A million words, toast yourself!
A street book that has lasted a million words, and I can't say that there is anything to celebrate, but I still want to express my respect for myself. It's been a dream that has been dormant for a long time, and it's been about thirty years since I first started making up big essays. And now, I have gone from plucking up the courage to pile up word by word, to consuming five or six months, and finally reaching the million words that were once so unattainable.
When I was in the third grade of elementary school, a good friend named Jiji liked to listen to my nonsense. Driven by vanity, I boasted that I had read a good story, and that I hid in the alley every day after school and made it up to him. When he heard the whole story, he made further requests, wanting to see the true face of the storybook. He was a clever fellow, and he had already guessed that it was made up by me, but he deliberately did not debunk the lie that my books had been lost, and hemorrhagically bought a large composition book for me, saying that he wanted me to write it down for him.
Big Essay ......
Dictate the full text......
it!
That big essay is a famous killer in the 80s, every Young Pioneer hated it to the bone, I can't remember whether that page was 326 words or how much, in short, I stayed up for an unknown number of nights, the whole book was written, and five or six pages were written on the back!
After that, I learned one thing - no more bragging!
Jiji-san has been out of touch for many years, and after graduating from college, I once met him and learned that he hooked up with my junior high school classmate. It seems that he is much wiser than me.

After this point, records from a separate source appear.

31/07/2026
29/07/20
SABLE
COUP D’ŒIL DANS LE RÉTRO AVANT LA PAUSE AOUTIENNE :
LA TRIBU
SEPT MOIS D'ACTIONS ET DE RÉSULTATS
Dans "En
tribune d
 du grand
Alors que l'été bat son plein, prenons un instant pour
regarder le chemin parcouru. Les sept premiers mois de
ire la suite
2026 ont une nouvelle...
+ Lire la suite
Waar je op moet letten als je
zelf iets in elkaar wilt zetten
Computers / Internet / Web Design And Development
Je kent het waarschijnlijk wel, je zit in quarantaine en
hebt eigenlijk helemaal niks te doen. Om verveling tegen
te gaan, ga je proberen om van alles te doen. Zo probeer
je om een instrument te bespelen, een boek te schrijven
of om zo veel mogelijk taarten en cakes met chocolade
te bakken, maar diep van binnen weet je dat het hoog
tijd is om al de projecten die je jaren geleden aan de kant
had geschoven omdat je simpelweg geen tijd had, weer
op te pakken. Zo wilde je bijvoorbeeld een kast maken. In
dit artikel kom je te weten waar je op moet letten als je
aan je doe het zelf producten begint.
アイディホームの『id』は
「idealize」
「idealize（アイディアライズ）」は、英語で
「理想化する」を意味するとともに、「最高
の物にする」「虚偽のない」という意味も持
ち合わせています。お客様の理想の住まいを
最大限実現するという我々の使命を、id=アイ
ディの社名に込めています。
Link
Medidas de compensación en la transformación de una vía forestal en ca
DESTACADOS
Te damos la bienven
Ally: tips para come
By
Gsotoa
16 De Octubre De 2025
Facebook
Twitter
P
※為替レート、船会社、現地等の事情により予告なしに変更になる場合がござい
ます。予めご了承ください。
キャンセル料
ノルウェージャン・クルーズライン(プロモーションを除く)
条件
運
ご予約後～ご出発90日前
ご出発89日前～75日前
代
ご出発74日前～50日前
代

Now I've made up another story, Jiji-san, can you come here again to give me some blood, reward me as an alliance leader or something, and satisfy my vanity?
This dog man!
Gigi lost contact with classmates, it doesn't mean that I'm an old otaku who neglects to keep in touch with my classmates, just a few years ago, I also participated in a rare high school reunion to celebrate the 20th anniversary of graduation, and this thing is full of tears when I talk about it.
But I found that that kind of party really didn't suit me, except for a few golfers at the time who still had some common topics, the rest was nothing more than the way to make money, children, reminiscences of the past, the domestic and international economic situation.
That's what I'm not good at, and that's not what I'm good at.
For this group of old things in Bensi, ideals, or dreams, have become a complete. To avoid polluting the air, I poured a lot of beer and went crazy at another stall on the flip table.
Hehe, the dreamless post-70s generation is not forced, it is forced by reality!
Of course, their words are also very reasonable, and they are not confused, what are they playing?
But what I want to say is, what does it mean not to be confused? That is, we are more and more able to say some great things and inspirational words, but we are more and more reluctant to believe them!
It's just a dream, just do it! A life goes by very quickly, much faster than you imagined. Dream once, be your young self, be stupid, be stupid, love to say anything!
Finally, I want to say to you: Don't abandon your books, Dad!
Without your support, I would have lost the courage to continue. Although your assessment of this nonsense is only "still watchable", just like when you first tasted my stewed fish head, I know that it is your approval. If this doomed book of inaction entertains you, I'm already satisfied.
And, I guess you know what I'm trying to say -- I want to let go of the knot that has plagued me for more than ten years, and let go of the baggage that I have been carrying for more than ten years, but I still have some regrets, because I never had the chance to tell him in person how much I wanted to be his pride.